A few weeks ago, I wrote about the “value of a reader” for authors. In that piece, I calculated that the average reader in the Netherlands reads about 531 books in their lifetime. I am not an average reader. My wife is not an average reader. I don’t track my reading on apps, so I never have an exact count, but since we both read before bed and seem to pick up new titles at the same rate (though we read very different books), I feel comfortable using her book consumption as a yardstick for my own.

It’s September, and according to her Goodreads account, she’s on book 54 of the year. Looking ahead, it’s very possible we’ll both finish over 70 books this year.

But averages don’t tell the whole story—especially when it comes to readers like us.

There are readers who put down even more books a week. Looking at median values I found in the United States, the median book consumption is just 4 books per year. That tells us a couple of things. First, there are a great deal of people who read no books at all per year. That’s a loss for them. George R.R. Martin said it best: “A reader lives a thousand lives before he dies. The man who never reads lives only one.”

For my purposes, though, these non-readers aren’t the focus. If you don’t read, then author support will ring hollow. Of far more interest are the outliers—the obsessive readers who skew the average. How might these people feel about supporting the authors they consume?

Readers can be obsessive. I am obsessive.
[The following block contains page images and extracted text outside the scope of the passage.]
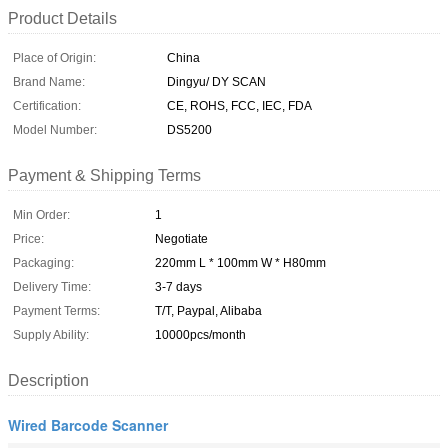
Product Details
Place of Origin:
China
Brand Name:
Dingyu/ DY SCAN
Certification:
CE, ROHS, FCC, IEC, FDA
Model Number:
DS5200
Payment & Shipping Terms
Min Order:
1
Price:
Negotiate
Packaging:
220mm L * 100mm W * H80mm
Delivery Time:
3-7 days
Payment Terms:
T/T, Paypal, Alibaba
Supply Ability:
10000pcs/month
Description
Wired Barcode Scanner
I’m currently reading the sixth book of The Suneater series. I started the first book less than a month ago. And these are long books. I remember reading the Murderbot novels one after the other on a road trip across the country. As we pulled into a big city, I’d beg my wife (girlfriend at the time) to take me to a bookstore so I could pick up the next one for the next eight-hour drive. I eventually caught up with the current publications and had to shift my purchasing from used stores to new stores.

That’s the best-case scenario for authors when it comes to used books: a reader picks up a copy or two of their backlist titles and enjoys them enough to seek out a new copy. This has been the status quo for decades. It’s a hopeful wish of writers that readers connect back to their current works. Historically, this has been enough. Historically, we haven’t been able to do better.

But that joy came with a cost—one the author never saw.

I enjoyed the hell out of the first five books I read. Some were given to me by my stepdad, who turned me onto science fiction in the first place. I bought the final two from used bookstores. I benefitted from each and every book. I read seven of them in the span of a week and a half—these are small books, I promise.

Here’s the final source list:

  • 3 books from my stepdad

  • 2 from used bookstores

  • 2 from new bookstores

In the dialogue between author and reader, the author spoke to me seven times. I only spoke back twice.

That’s pretty messed up.

The publisher, looking at the performance of the author’s books, isn’t getting the right data. This is a structural failure. That loss propagates across the reading ecosystem. And while the fine details may not matter for the biggest writers, capturing reading trends can be transformative for smaller ones.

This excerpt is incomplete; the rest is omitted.